Sky Larks is a 1934 animated short produced by Walter Lantz Productions and is part of the Oswald the Lucky Rabbit series.

==Plot==
Oswald and a big beagle (referred to as "Dopey" by Oswald himself) are at a cinema watching a documentary about explorers who travel in hot air balloons. The documentary consists of footage of real-life balloonist Auguste Piccard. Oswald is amazed and after the show decides to become a balloonist himself.

At a fairground, a large crowd gathers to see Oswald take off in his balloon. The balloon is a large hot water bottle and the carriage is a pot-bellied stove. Oswald invites Dopey, who is in the crowd, to join him. Dopey refuses, but as the balloon rises, its anchor snags his pants and pulls them off. Embarrassed, he grabs the anchor and flies away with Oswald.
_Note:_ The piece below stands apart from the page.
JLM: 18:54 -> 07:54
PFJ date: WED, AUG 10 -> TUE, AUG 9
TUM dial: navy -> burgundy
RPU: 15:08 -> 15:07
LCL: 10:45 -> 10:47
Oswald's balloon rapidly ascends and goes so far that they reach interplanetary space. They pass through the "Milky Way", populated by bottles of milk, and finally crash land on the planet Mars, much of which seems related to the "martial" topic of war. They see a giant sipping "Nitro Soup" and eating bombs. Oswald and Dopey flee, only to unknowingly run into the bore of a huge cannon. The cannon shoots them airborne and they land in the giant's soup bowl.
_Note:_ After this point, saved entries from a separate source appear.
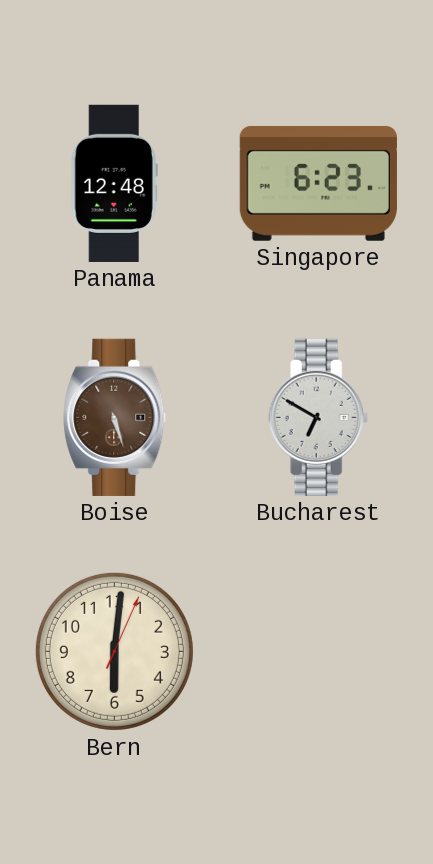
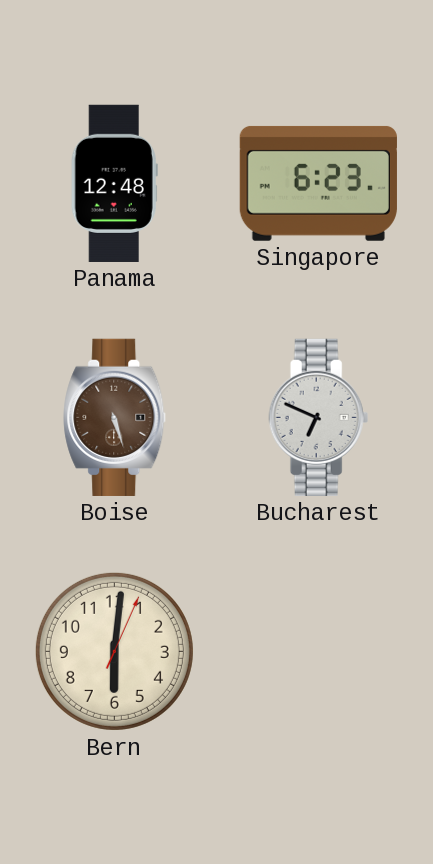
Bucharest: 6:50 -> 6:49
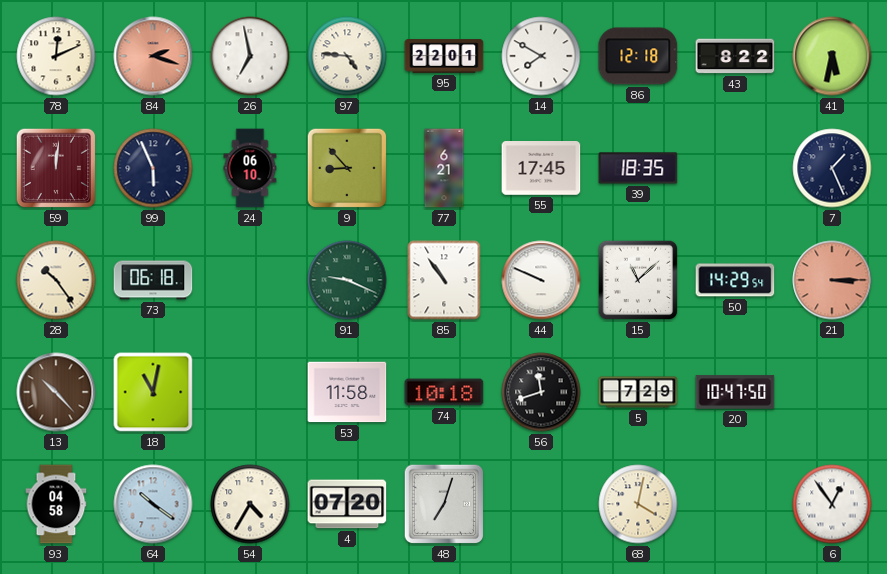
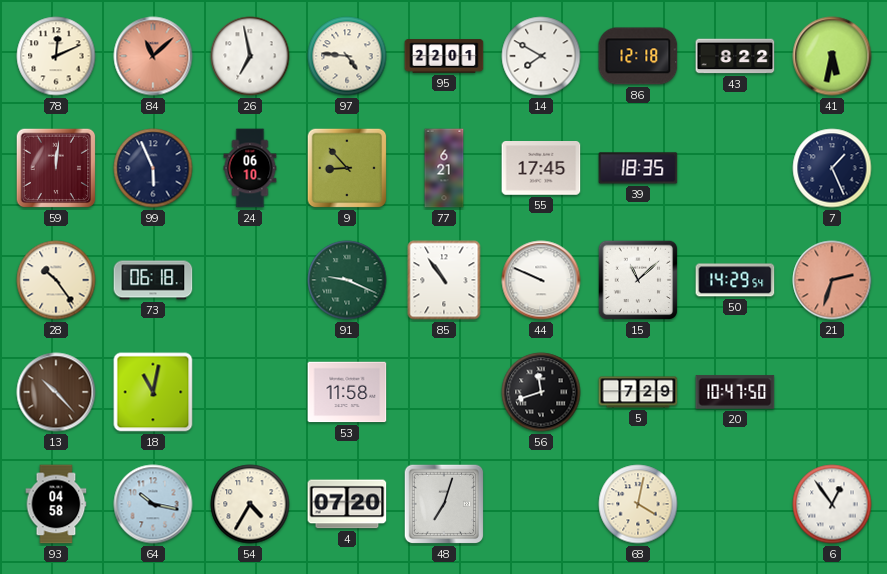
84: 2:18 -> 11:08
21: 3:15 -> 2:33
74: 10:18 -> none
64: 10:21 -> 10:17
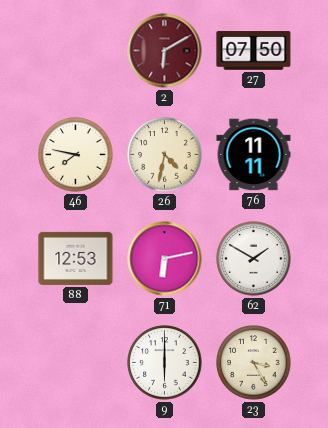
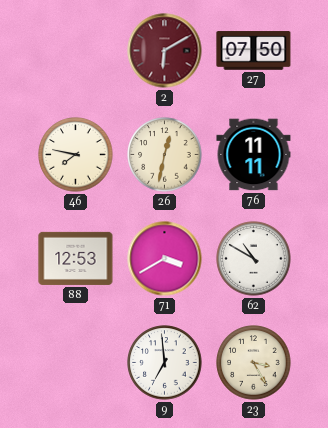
26: 4:32 -> 12:32
71: 6:13 -> 3:40
62: 1:50 -> 10:50
9: 6:00 -> 6:59
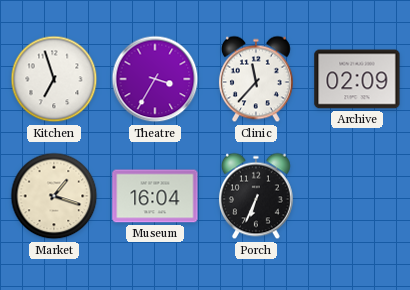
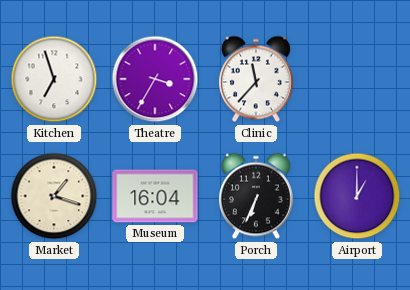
Archive: 02:09 -> none
Airport: none -> 1:00
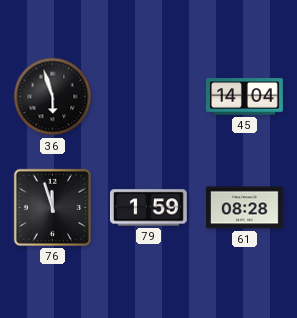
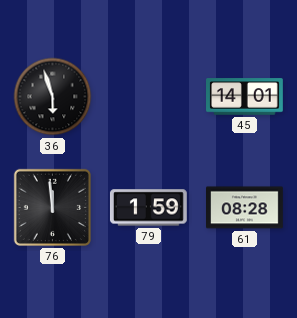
45: 14:04 -> 14:01
76: 11:57 -> 11:59
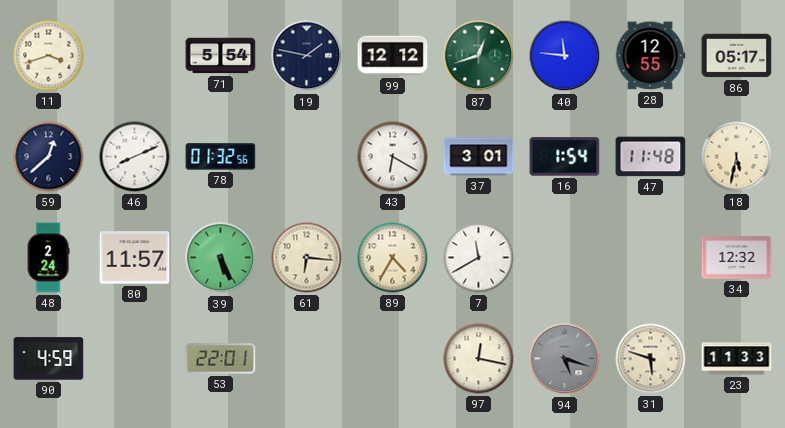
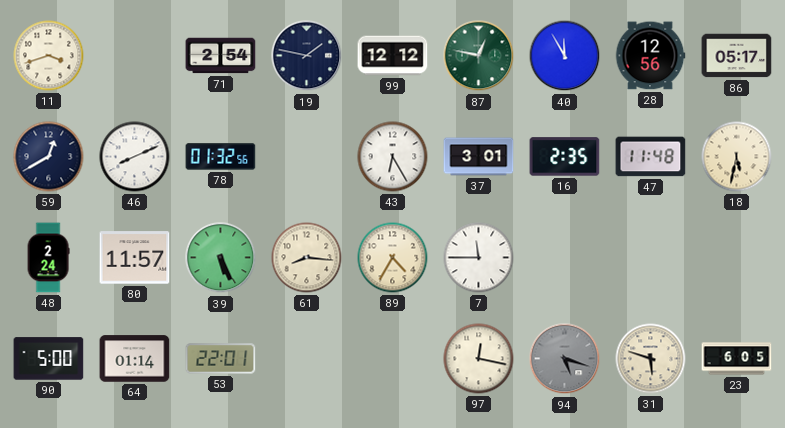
71: 5:54 -> 2:54
87: 12:42 -> 12:47
40: 11:46 -> 11:55
28: 12:55 -> 12:56
59: 12:38 -> 12:40
43: 6:20 -> 6:25
16: 1:54 -> 2:35
61: 6:16 -> 8:16
7: 11:40 -> 11:45
34: 12:32 -> none
90: 4:59 -> 5:00
64: none -> 01:14
23: 11:33 -> 6:05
The giant recognizes them as Earthlings, and picks them up with his spoon and tries to eat them. After several attempts which they evade, they fall into a salt shaker. The giant puts the lid on the shaker, trapping them, and then calls for a dance. A variety of animate implements of war then put on a dance, including guns, rockets and gas masks. While the giant is distracted, Oswald and Dopey rock the salt shaker back and forth until they turn it upside down. By putting their legs through the shaker's holes, they are able run. They run into a pitcher, breaking the shaker, at which the giant notices their escape and grabs them.

The pair then find that the whole affair was a dream, as they awaken back in the now-empty cinema, with the janitor shaking them awake. Nevertheless, they are still frightened and run out of the cinema in a panic, to the bewilderment of the janitor.

==Notes==
- Dopey is the father of the girl beagle (Oswald's third girlfriend). His appearance and personality are very similar to Wimpy, a character from the Popeye cartoons.